According to the police statistics, in 2009, 4,839 men attempted suicide with 3,739 being successful. During the same period 645 women took their own lives.

Tuesday, March 02, 2010

Polish ferry terminal - port of call for corruption?

From: WBJ
Possible corruption which involves PO and PSL politicians is being investigated.

The former head of Ferry Terminal Swinoujscie (FTS), Agnieszka Szewczyk-Jurczyk, is being investigated by the Prosecutor's Office for allegedly paying for services which were never realized, Gazeta Wyborcza has reported.

Politicians from Civic Platform (PO) and the Polish People's Party (PSL) are also among the people allegedly involved in the case.

FTS manages the ferry port Swinoujscie, one of the biggest terminals on the Baltic. It is owned by Polish Terminals, which is headed by Bartlomiej Pachis, the leader of a regional branch of PO. In turn, Polish Terminals is under the control of the Szczecin and Swinoujscie Seaports Authority, whose president is PO politician Jaroslaw Siergiej.

The transactions in question took place between March and October 2009, when Ms Szewczyk-Jurczyk was head of the FTS. She joined PO in July, but left in October when she resigned from her post at the ferry terminal.

“We are investigating what happened to the money from the contracts,” Jaroslaw Przewolny from the Chief Prosecutor's Office in Kamiel Pomorski told Gazeta Wyborcza. The investigators were alerted by the supervisory board of FTS, which investigated Ms Szewczyk-Jurczyk's activities after she left the firm.

One of the contracts was signed with Daniel Dziwulski, who helped run several election campaigns for PO MP Magdalena Kochan.
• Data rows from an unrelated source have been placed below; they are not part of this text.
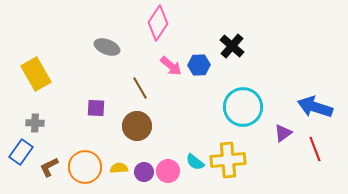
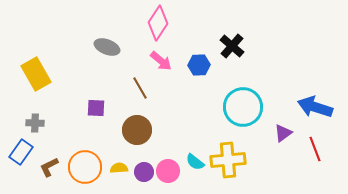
pink arrow: moved 10 px left, 5 px up
brown circle: moved 4 px down
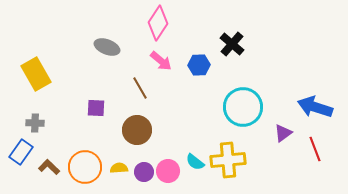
black cross: moved 2 px up
brown L-shape: rotated 70 degrees clockwise
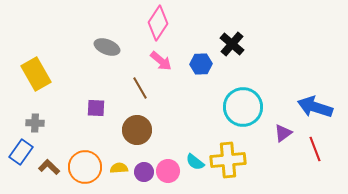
blue hexagon: moved 2 px right, 1 px up
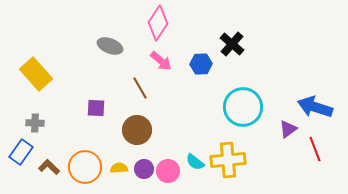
gray ellipse: moved 3 px right, 1 px up
yellow rectangle: rotated 12 degrees counterclockwise
purple triangle: moved 5 px right, 4 px up
purple circle: moved 3 px up
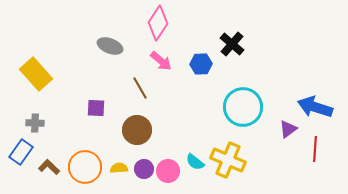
red line: rotated 25 degrees clockwise
yellow cross: rotated 28 degrees clockwise
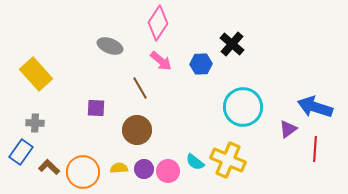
orange circle: moved 2 px left, 5 px down
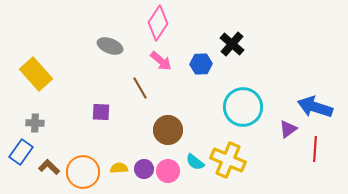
purple square: moved 5 px right, 4 px down
brown circle: moved 31 px right
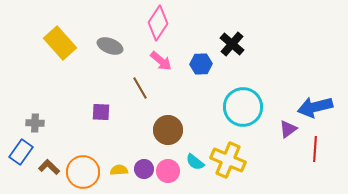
yellow rectangle: moved 24 px right, 31 px up
blue arrow: rotated 32 degrees counterclockwise
yellow semicircle: moved 2 px down
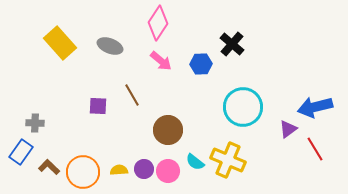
brown line: moved 8 px left, 7 px down
purple square: moved 3 px left, 6 px up
red line: rotated 35 degrees counterclockwise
He was to be paid zl.500,000 over three years for marketing services. Although he was to receive zl.15,900 a month, a few days after signing the contract he collected zl.140,000. FTS's supervisory board has been unable to find exact details of what services Mr Dziwulski actually provided for the company.

Another deal was signed with a company headed by Agnieszka Szewczyk-Jurczyk's husband, PSL member Wlodzimierz Jurczyk. She is also a co-owner of the firm.

In addition, the supervisory board found that some invoices had been paid without any proof that the contractors had actually fulfilled their obligations.

Monday, March 01, 2010

Poland: football fans play with lawyers

From: MARQUES
As polite fans would probably say, the condition of Polish football is at least "debatable", and others might use more crude words. The corruption and inefficient management of the Polish national football leagues are the tip of the Iceberg. This situation causes frustration of many people who try to blame the Polish Football Association (PZPN) for all their miseries. Some of these people decided to take matters into their own hands. They formed the Association of Defenders and Supporters of the Polish Football. They registered koniecpzpn.pl (end of Polish Football Association) as an Internet domain name and started to host a website with critical publications on PZPN under that domain. One didn't need to wait too long before lawyers representing the Polish Football Association entered "the game". New players acting on behalf of the Polish Football Association requested the court to issue a preliminary injunction in order to secure the case for the future action for trade mark protection and for the protection of personal rights.

The District Court in Lódz, I Civil Division, in its order of 14 January 2010, case file Ico 203/09, decided to grant the injunction and ordered the prohibition of placing at koniecpzpn.pl website the following trade marks owned by the PZPN: R-142616, R-170024, R-188961 i R-188962, the Court also ordered a block on the access to the content of the website available under www.koniecpzpn.pl domain name. The Court set the PZPN a two-week deadline for lodging the petition instituting proceedings for trade mark protection and the protection of personal rights under the pain of withdrawing the injunction in case no lawsuit was filed by that date.